Each line of the data is to be output verbatim, with the images removed.

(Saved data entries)
Segment Open

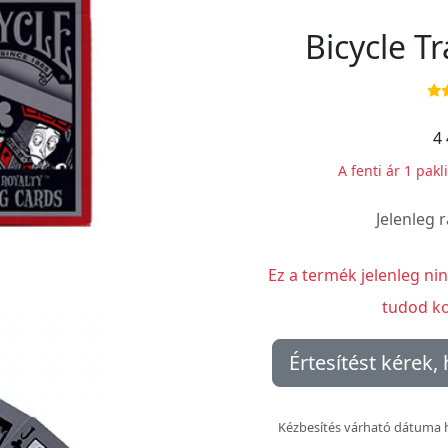
Bicycle Tr
4 
A fenti ár 1 pakl
Jelenleg 
Ez a termék jelenleg ni
tudod ko
Értesítést kérek, 
Kézbesítés várható dátuma 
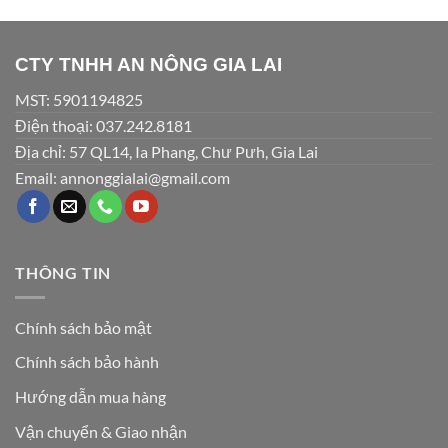
CTY TNHH AN NÔNG GIA LAI
MST: 5901194825
Điện thoại: 037.242.8181
Địa chỉ: 57 QL14, Ia Phang, Chư Pưh, Gia Lai
Email: annonggialai@gmail.com
THÔNG TIN
Chính sách bảo mật
Chính sách bảo hành
Hướng dẫn mua hàng
Vận chuyển & Giao nhận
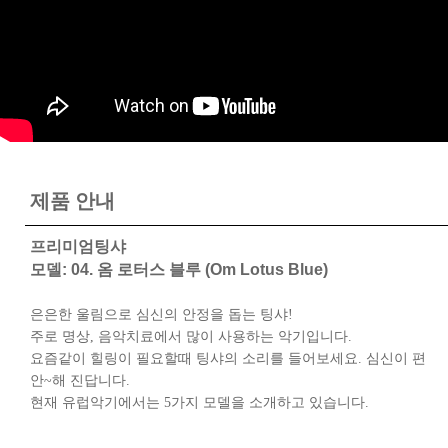
제품 안내
프리미엄팅샤
모델: 04. 옴 로터스 블루 (Om Lotus Blue)
은은한 울림으로 심신의 안정을 돕는 팅샤!
주로 명상, 음악치료에서 많이 사용하는 악기입니다.
요즘같이 힐링이 필요할때 팅샤의 소리를 들어보세요. 심신이 편
안~해 진답니다.
현재 유럽악기에서는 5가지 모델을 소개하고 있습니다.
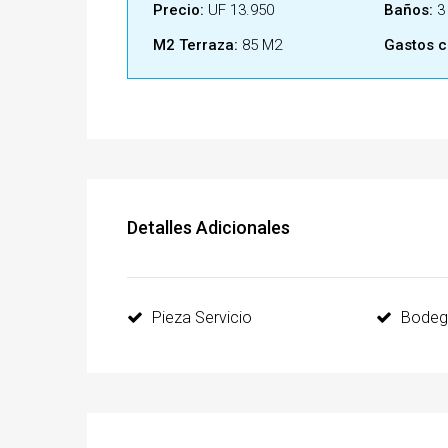
Precio:
UF 13.950
Baños:
3
M2 Terraza:
85 M2
Gastos 
Detalles Adicionales
Pieza Servicio
Bodeg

Segment Closed

__Solved problem__:
Bicycle Tr
4 
A fenti ár 1 pakl
Jelenleg 
Ez a termék jelenleg ni
tudod ko
Értesítést kérek, 
Kézbesítés várható dátuma 
CTY TNHH AN NÔNG GIA LAI
MST: 5901194825
Điện thoại: 037.242.8181
Địa chỉ: 57 QL14, Ia Phang, Chư Pưh, Gia Lai
Email: annonggialai@gmail.com
THÔNG TIN
Chính sách bảo mật
Chính sách bảo hành
Hướng dẫn mua hàng
Vận chuyển & Giao nhận
제품 안내
프리미엄팅샤
모델: 04. 옴 로터스 블루 (Om Lotus Blue)
은은한 울림으로 심신의 안정을 돕는 팅샤!
주로 명상, 음악치료에서 많이 사용하는 악기입니다.
요즘같이 힐링이 필요할때 팅샤의 소리를 들어보세요. 심신이 편
안~해 진답니다.
현재 유럽악기에서는 5가지 모델을 소개하고 있습니다.
Precio:
UF 13.950
Baños:
3
M2 Terraza:
85 M2
Gastos 
Detalles Adicionales
Pieza Servicio
Bodeg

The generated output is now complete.